- [Exercise instructions]
Records appear below. Give all of them again, exactly.

<<<<

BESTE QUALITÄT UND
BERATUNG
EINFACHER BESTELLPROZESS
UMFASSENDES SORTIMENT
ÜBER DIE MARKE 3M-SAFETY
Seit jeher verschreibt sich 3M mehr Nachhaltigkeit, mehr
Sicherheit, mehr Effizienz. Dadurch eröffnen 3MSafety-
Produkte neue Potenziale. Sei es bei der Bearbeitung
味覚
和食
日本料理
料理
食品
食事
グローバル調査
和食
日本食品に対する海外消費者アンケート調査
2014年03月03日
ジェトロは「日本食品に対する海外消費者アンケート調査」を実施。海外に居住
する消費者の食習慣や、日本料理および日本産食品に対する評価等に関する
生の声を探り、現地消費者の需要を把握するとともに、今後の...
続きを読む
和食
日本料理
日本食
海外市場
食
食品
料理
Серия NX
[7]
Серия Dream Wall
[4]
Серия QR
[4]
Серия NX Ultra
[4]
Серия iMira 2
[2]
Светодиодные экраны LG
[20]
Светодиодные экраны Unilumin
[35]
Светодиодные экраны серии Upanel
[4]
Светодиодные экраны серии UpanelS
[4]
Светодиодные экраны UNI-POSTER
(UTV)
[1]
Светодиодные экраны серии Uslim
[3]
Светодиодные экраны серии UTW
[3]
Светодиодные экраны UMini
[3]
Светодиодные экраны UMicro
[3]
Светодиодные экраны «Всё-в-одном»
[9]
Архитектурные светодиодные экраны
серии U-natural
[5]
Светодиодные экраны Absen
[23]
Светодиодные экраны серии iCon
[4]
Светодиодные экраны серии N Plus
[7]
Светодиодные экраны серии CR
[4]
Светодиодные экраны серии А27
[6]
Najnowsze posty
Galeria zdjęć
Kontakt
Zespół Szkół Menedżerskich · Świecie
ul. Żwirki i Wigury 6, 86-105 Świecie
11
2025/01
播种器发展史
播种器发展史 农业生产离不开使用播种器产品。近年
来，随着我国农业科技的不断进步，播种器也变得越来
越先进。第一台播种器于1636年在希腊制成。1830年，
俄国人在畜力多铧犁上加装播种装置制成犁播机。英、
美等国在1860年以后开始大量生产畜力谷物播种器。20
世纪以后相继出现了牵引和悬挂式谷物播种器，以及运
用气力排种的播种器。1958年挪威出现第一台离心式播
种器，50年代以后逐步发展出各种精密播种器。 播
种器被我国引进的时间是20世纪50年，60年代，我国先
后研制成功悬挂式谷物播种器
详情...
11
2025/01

>>>>

- [Written answer]
BESTE QUALITÄT UND
BERATUNG
EINFACHER BESTELLPROZESS
UMFASSENDES SORTIMENT
ÜBER DIE MARKE 3M-SAFETY
Seit jeher verschreibt sich 3M mehr Nachhaltigkeit, mehr
Sicherheit, mehr Effizienz. Dadurch eröffnen 3MSafety-
Produkte neue Potenziale. Sei es bei der Bearbeitung
味覚
和食
日本料理
料理
食品
食事
グローバル調査
和食
日本食品に対する海外消費者アンケート調査
2014年03月03日
ジェトロは「日本食品に対する海外消費者アンケート調査」を実施。海外に居住
する消費者の食習慣や、日本料理および日本産食品に対する評価等に関する
生の声を探り、現地消費者の需要を把握するとともに、今後の...
続きを読む
和食
日本料理
日本食
海外市場
食
食品
料理
Серия NX
[7]
Серия Dream Wall
[4]
Серия QR
[4]
Серия NX Ultra
[4]
Серия iMira 2
[2]
Светодиодные экраны LG
[20]
Светодиодные экраны Unilumin
[35]
Светодиодные экраны серии Upanel
[4]
Светодиодные экраны серии UpanelS
[4]
Светодиодные экраны UNI-POSTER
(UTV)
[1]
Светодиодные экраны серии Uslim
[3]
Светодиодные экраны серии UTW
[3]
Светодиодные экраны UMini
[3]
Светодиодные экраны UMicro
[3]
Светодиодные экраны «Всё-в-одном»
[9]
Архитектурные светодиодные экраны
серии U-natural
[5]
Светодиодные экраны Absen
[23]
Светодиодные экраны серии iCon
[4]
Светодиодные экраны серии N Plus
[7]
Светодиодные экраны серии CR
[4]
Светодиодные экраны серии А27
[6]
Najnowsze posty
Galeria zdjęć
Kontakt
Zespół Szkół Menedżerskich · Świecie
ul. Żwirki i Wigury 6, 86-105 Świecie
11
2025/01
播种器发展史
播种器发展史 农业生产离不开使用播种器产品。近年
来，随着我国农业科技的不断进步，播种器也变得越来
越先进。第一台播种器于1636年在希腊制成。1830年，
俄国人在畜力多铧犁上加装播种装置制成犁播机。英、
美等国在1860年以后开始大量生产畜力谷物播种器。20
世纪以后相继出现了牵引和悬挂式谷物播种器，以及运
用气力排种的播种器。1958年挪威出现第一台离心式播
种器，50年代以后逐步发展出各种精密播种器。 播
种器被我国引进的时间是20世纪50年，60年代，我国先
后研制成功悬挂式谷物播种器
详情...
11
2025/01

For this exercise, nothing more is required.